The problem: Please transcribe only the lines from the one holding "procesom podejmowania decyzji" through the final line of the data, both included, with no pictures.

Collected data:

===

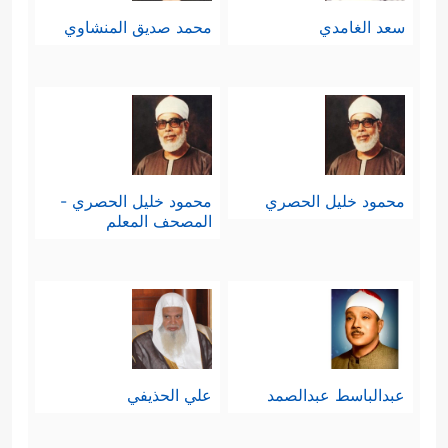
سعد الغامدي
محمد صديق المنشاوي
محمود خليل الحصري
محمود خليل الحصري -
المصحف المعلم
عبدالباسط عبدالصمد
علي الحذيفي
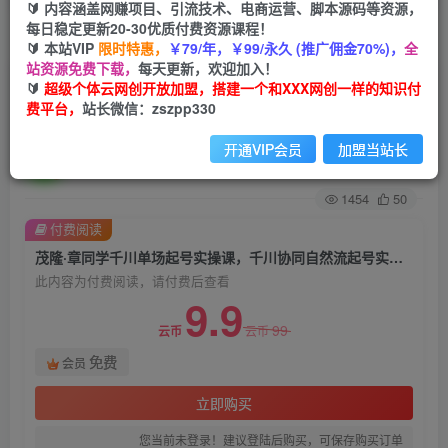
🔰 内容涵盖网赚项目、引流技术、电商运营、脚本源码等资源，
每日稳定更新20-30优质付费资源课程！
首页
创业课程
会员免费
正文
🔰 本站VIP
限时特惠，
￥79/年，￥99/永久 (推广佣金70%)，
全
站资源免费下载，
每天更新，欢迎加入！
茂隆·章同学千川单场起号实操课，​千川协同自然
🔰
超级个体云网创开放加盟，搭建一个和XXX网创一样的知识付
费平台，
站长微信：zszpp330
流起号实操案例拆解，解密起号核心算法6件套
开通VIP会员
加盟当站长
超级个体
关注
私信
2年前发布
1454
50
付费阅读
茂隆·章同学千川单场起号实操课，​千川协同自然流起号实操案例拆解，解密起号核心算法6件套
此内容为付费阅读，请付费后查看
9.9
99
云币
云币
免费
会员
立即购买
您当前未登录！建议登陆后购买，可保存购买订单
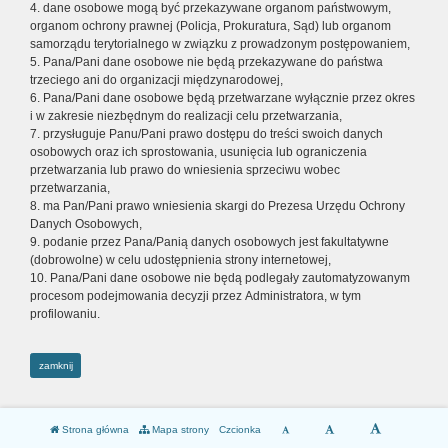
4. dane osobowe mogą być przekazywane organom państwowym,
organom ochrony prawnej (Policja, Prokuratura, Sąd) lub organom
samorządu terytorialnego w związku z prowadzonym postępowaniem,
5. Pana/Pani dane osobowe nie będą przekazywane do państwa
trzeciego ani do organizacji międzynarodowej,
6. Pana/Pani dane osobowe będą przetwarzane wyłącznie przez okres
i w zakresie niezbędnym do realizacji celu przetwarzania,
7. przysługuje Panu/Pani prawo dostępu do treści swoich danych
osobowych oraz ich sprostowania, usunięcia lub ograniczenia
przetwarzania lub prawo do wniesienia sprzeciwu wobec
przetwarzania,
8. ma Pan/Pani prawo wniesienia skargi do Prezesa Urzędu Ochrony
Danych Osobowych,
9. podanie przez Pana/Panią danych osobowych jest fakultatywne
(dobrowolne) w celu udostępnienia strony internetowej,
10. Pana/Pani dane osobowe nie będą podlegały zautomatyzowanym
procesom podejmowania decyzji przez Administratora, w tym
profilowaniu.
zamknij
Strona główna
Mapa strony
Czcionka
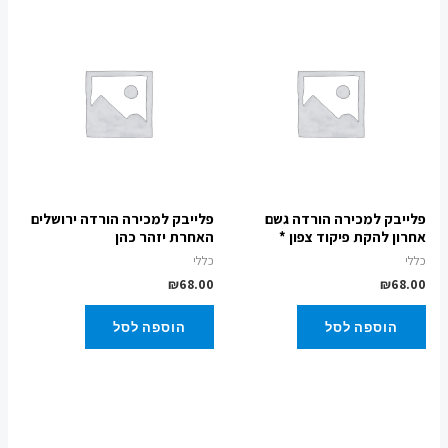
פלייבק למכירה הורדה גשם
פלייבק למכירה הורדה ירושלים
אחרון להקת פיקוד צפון *
האחרת יזהר כהן
כללי
כללי
₪
68.00
₪
68.00
הוספה לסל
הוספה לסל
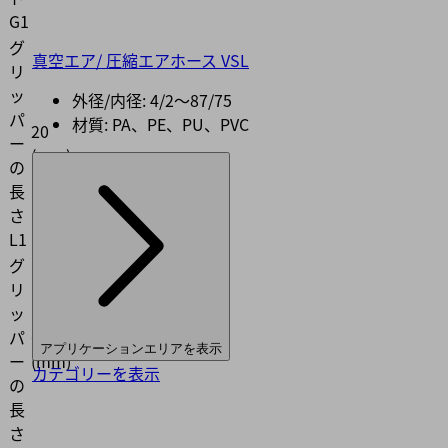
G1
グ
真空エア/ 圧縮エアホース VSL
リ
ッ
外径/内径: 4/2〜87/75
パ
材質: PA、PE、PU、PVC
20
ー
(mm)
の
長
さ
L1
グ
リ
ッ
パ
6
アプリケーションエリアを表示
ー
(mm)
カテゴリーを表示
の
長
さ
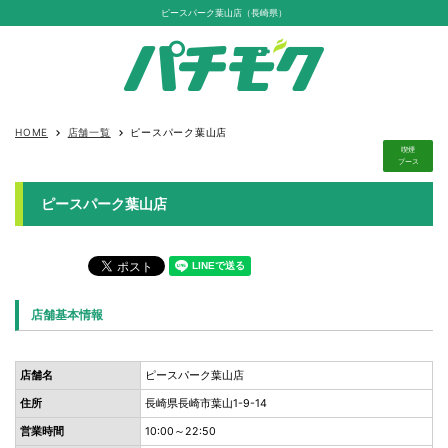
ピースパーク葉山店（長崎県）
HOME
店舗一覧
ピースパーク葉山店
keyboard_arrow_right
keyboard_arrow_right
喫煙
ブース
ピースパーク葉山店
店舗基本情報
店舗名
ピースパーク葉山店
住所
長崎県長崎市葉山1-9-14
営業時間
10:00～22:50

===

Exercise result:
procesom podejmowania decyzji przez Administratora, w tym
profilowaniu.
zamknij
Strona główna
Mapa strony
Czcionka
פלייבק למכירה הורדה גשם
פלייבק למכירה הורדה ירושלים
אחרון להקת פיקוד צפון *
האחרת יזהר כהן
כללי
כללי
₪
68.00
₪
68.00
הוספה לסל
הוספה לסל
G1
グ
真空エア/ 圧縮エアホース VSL
リ
ッ
外径/内径: 4/2〜87/75
パ
材質: PA、PE、PU、PVC
20
ー
(mm)
の
長
さ
L1
グ
リ
ッ
パ
6
アプリケーションエリアを表示
ー
(mm)
カテゴリーを表示
の
長
さ
ピースパーク葉山店（長崎県）
HOME
店舗一覧
ピースパーク葉山店
keyboard_arrow_right
keyboard_arrow_right
喫煙
ブース
ピースパーク葉山店
店舗基本情報
店舗名
ピースパーク葉山店
住所
長崎県長崎市葉山1-9-14
営業時間
10:00～22:50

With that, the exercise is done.